** Opening Records shown block **
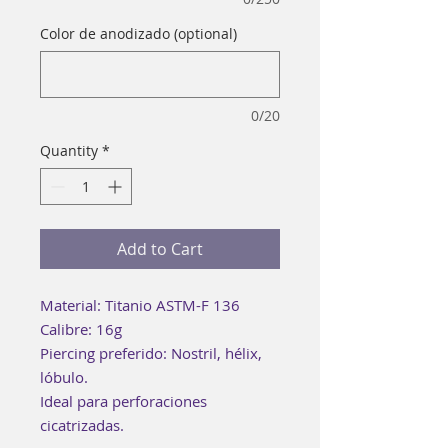
Color de anodizado (optional)
0/20
Quantity
*
Add to Cart
Material: Titanio ASTM-F 136
Calibre: 16g
Piercing preferido: Nostril, hélix,
lóbulo.
Ideal para perforaciones
cicatrizadas.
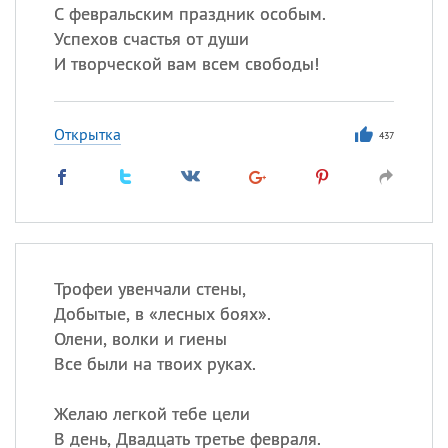
С февральским праздник особым.
Успехов счастья от души
И творческой вам всем свободы!
Открытка
437
Трофеи увенчали стены,
Добытые, в «лесных боях».
Олени, волки и гиены
Все были на твоих руках.
Желаю легкой тебе цели
В день, Двадцать третье февраля.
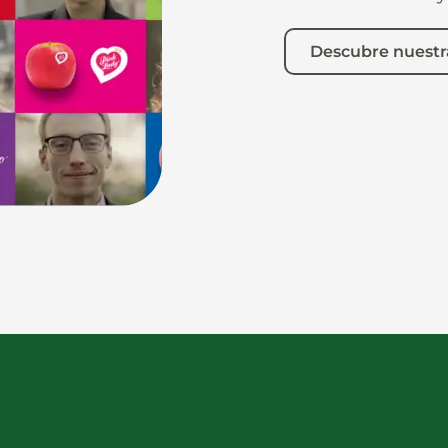
Descubre nuestr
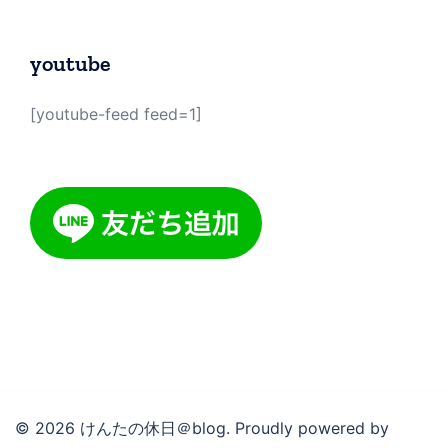
youtube
[youtube-feed feed=1]
© 2026 けんたの休日＠blog. Proudly powered by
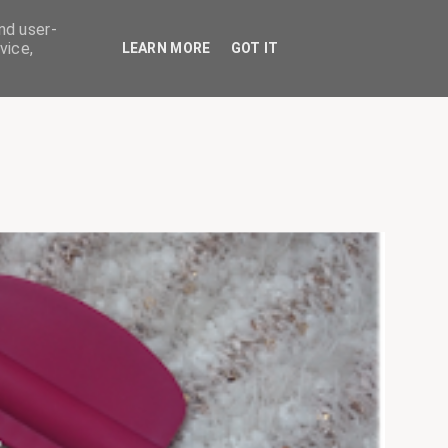
nd user-
vice,
LEARN MORE
GOT IT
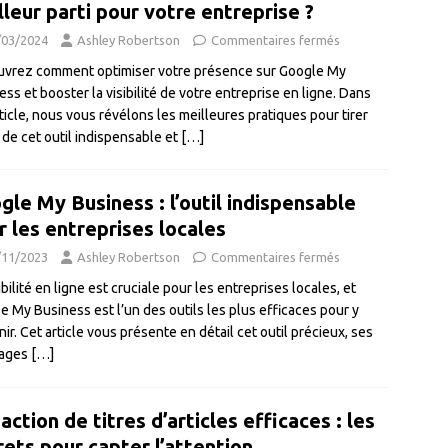
lleur parti pour votre entreprise ?
/03/2024
Ashley Robertson
Commentaires fermés
vrez comment optimiser votre présence sur Google My
ss et booster la visibilité de votre entreprise en ligne. Dans
rticle, nous vous révélons les meilleures pratiques pour tirer
t de cet outil indispensable et
[…]
gle My Business : l’outil indispensable
r les entreprises locales
/11/2023
Ashley Robertson
Commentaires fermés
ibilité en ligne est cruciale pour les entreprises locales, et
e My Business est l’un des outils les plus efficaces pour y
ir. Cet article vous présente en détail cet outil précieux, ses
tages
[…]
ction de titres d’articles efficaces : les
rets pour capter l’attention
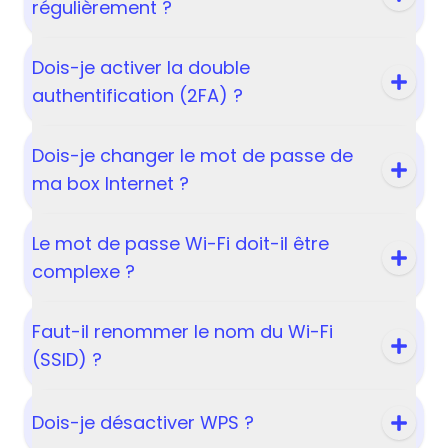
régulièrement ?
Dois-je activer la double
authentification (2FA) ?
Dois-je changer le mot de passe de
ma box Internet ?
Le mot de passe Wi-Fi doit-il être
complexe ?
Faut-il renommer le nom du Wi-Fi
(SSID) ?
Dois-je désactiver WPS ?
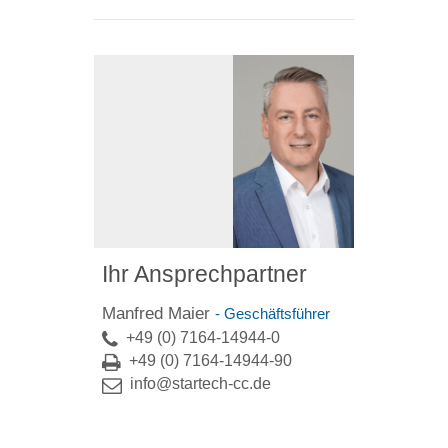
Ihr Ansprechpartner
Manfred Maier
- Geschäftsführer
+49 (0) 7164-14944-0
+49 (0) 7164-14944-90
info@startech-cc.de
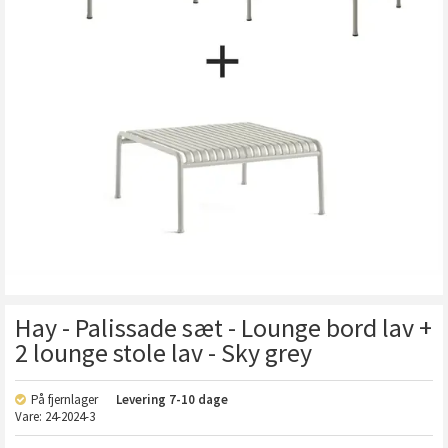
Hay - Palissade sæt - Lounge bord lav +
2 lounge stole lav - Sky grey
På fjernlager
Levering
7-10 dage
Vare:
24-2024-3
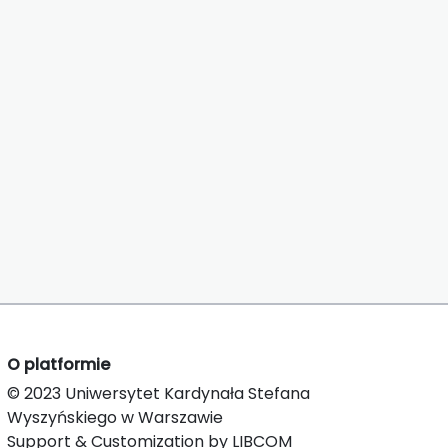
O platformie
© 2023 Uniwersytet Kardynała Stefana
Wyszyńskiego w Warszawie
Support & Customization by LIBCOM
** Closing Records shown block **
Leave the pictures out and print every record exactly.

**Problem solution**.
Color de anodizado (optional)
0/20
Quantity
*
Add to Cart
Material: Titanio ASTM-F 136
Calibre: 16g
Piercing preferido: Nostril, hélix,
lóbulo.
Ideal para perforaciones
cicatrizadas.
С февральским праздник особым.
Успехов счастья от души
И творческой вам всем свободы!
Открытка
437
Трофеи увенчали стены,
Добытые, в «лесных боях».
Олени, волки и гиены
Все были на твоих руках.
Желаю легкой тебе цели
В день, Двадцать третье февраля.
Descubre nuestr
youtube
[youtube-feed feed=1]
© 2026 けんたの休日＠blog. Proudly powered by
nd user-
vice,
LEARN MORE
GOT IT
lleur parti pour votre entreprise ?
/03/2024
Ashley Robertson
Commentaires fermés
vrez comment optimiser votre présence sur Google My
ss et booster la visibilité de votre entreprise en ligne. Dans
rticle, nous vous révélons les meilleures pratiques pour tirer
t de cet outil indispensable et
[…]
gle My Business : l’outil indispensable
r les entreprises locales
/11/2023
Ashley Robertson
Commentaires fermés
ibilité en ligne est cruciale pour les entreprises locales, et
e My Business est l’un des outils les plus efficaces pour y
ir. Cet article vous présente en détail cet outil précieux, ses
tages
[…]
ction de titres d’articles efficaces : les
rets pour capter l’attention
régulièrement ?
Dois-je activer la double
authentification (2FA) ?
Dois-je changer le mot de passe de
ma box Internet ?
Le mot de passe Wi-Fi doit-il être
complexe ?
Faut-il renommer le nom du Wi-Fi
(SSID) ?
Dois-je désactiver WPS ?
Ihr Ansprechpartner
Manfred Maier
- Geschäftsführer
+49 (0) 7164-14944-0
+49 (0) 7164-14944-90
info@startech-cc.de
Hay - Palissade sæt - Lounge bord lav +
2 lounge stole lav - Sky grey
På fjernlager
Levering
7-10 dage
Vare:
24-2024-3
O platformie
© 2023 Uniwersytet Kardynała Stefana
Wyszyńskiego w Warszawie
Support & Customization by LIBCOM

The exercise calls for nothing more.